Bloomberg: Neiman Marcus Mulling Bankruptcy Filing

[Editor’s Note: This story has been updated with a comment from Neiman Marcus Group]

Neiman Marcus has reportedly been talking with lenders about filing for bankruptcy, people familiar with the matter told Bloomberg. No formal decisions have been made, but the luxury retailer has reportedly held initial discussions regarding a potential bankruptcy loan that would keep it running while the company works to ease its $4.6 billion debt load.

“Most businesses today are facing some degree of disruption from the unprecedented global economic environment resulting from the COVID-19 pandemic,” said a Neiman Marcus Group spokesperson in a statement. “We are evaluating all courses of action to preserve our financial strength so that we may continue serving our customers and associates, and being a great partner to luxury brands globally. Our priority has been and will always be to ensure stability for our associates and brand partners.” 

Like many other retailers, Neiman Marcus has temporarily closed its stores in response to the COVID-19 pandemic. This is in addition to the upcoming permanent closure of most of the retailer’s off-price Last Call stores, which are scheduled to shut down as part of an emphasis on full-price sales.

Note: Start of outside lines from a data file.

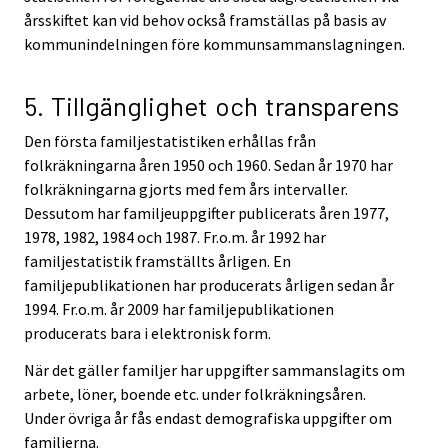
årsskiftet kan vid behov också framställas på basis av
kommunindelningen före kommunsammanslagningen.
5. Tillgänglighet och transparens
Den första familjestatistiken erhållas från
folkräkningarna åren 1950 och 1960. Sedan år 1970 har
folkräkningarna gjorts med fem års intervaller.
Dessutom har familjeuppgifter publicerats åren 1977,
1978, 1982, 1984 och 1987. Fr.o.m. år 1992 har
familjestatistik framställts årligen. En
familjepublikationen har producerats årligen sedan år
1994. Fr.o.m. år 2009 har familjepublikationen
producerats bara i elektronisk form.
När det gäller familjer har uppgifter sammanslagits om
arbete, löner, boende etc. under folkräkningsåren.
Under övriga år fås endast demografiska uppgifter om
familjerna.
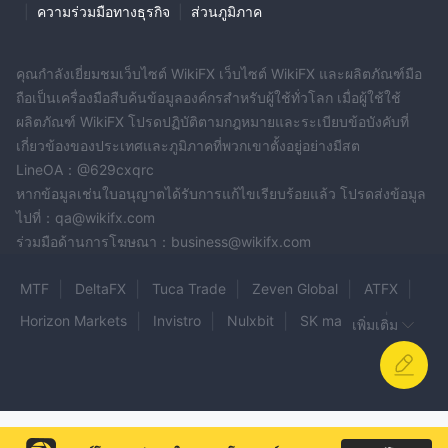
|
ความร่วมมือทางธุรกิจ
|
ส่วนภูมิภาค
คุณกำลังเยี่ยมชมเว็บไซต์ WikiFX เว็บไซต์ WikiFX และผลิตภัณฑ์มือ
ถือเป็นเครื่องมือสืบค้นข้อมูลองค์กรสำหรับผู้ใช้ทั่วโลก เมื่อผู้ใช้ใช้
ผลิตภัณฑ์ WikiFX โปรดปฏิบัติตามกฎหมายและระเบียบข้อบังคับที่
เกี่ยวข้องของประเทศและภูมิภาคที่พวกเขาตั้งอยู่อย่างมีสต
LineOA：@629cxqrc
หากข้อมูลเช่นใบอนุญาตได้รับการแก้ไขเรียบร้อยแล้ว โปรดส่งข้อมูล
ไปที่：qa@wikifx.com
ร่วมมือด้านการโฆษณา：business@wikifx.com
MTF
DeltaFX
Tuca Trade
Zeven Global
ATFX
Horizon Markets
Invistro
Nulxbit
SK markets
เพิ่มเติม
Reward
SuperFunded
SNOW-TRADE
VTC
UTS
Vita Markets
BINARYAICRYPTO
BitMart
Questrade
SABA
Uni Borsa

Despite these setbacks, the plans for Neiman Marcus remain fluid and could change depending on market conditions, according to people familiar with the matter. The company’s e-Commerce sites are still operational, and the retailer recently launched a new styling tool designed to help with remote purchasing.

The retailer also created new roles at the store and regional levels that “transcend a single product transaction” by emphasizing the experiential side of retailing, including dining, client services, hospitality and alterations. Associates also have had their capabilities enhanced with new digital clienteling tools that assist them on the sales floor.

However, Neiman Marcus still has much work ahead if the retailer hopes to once again become profitable, and even if it avoids bankruptcy there will still be cuts. The retailer expects to eliminate approximately 500 roles in the Last Call business over the course of 2020, along with 250 “non-selling associates” across all stores. Additionally, the company’s in-store and online teams have been united under one leader to streamline operations.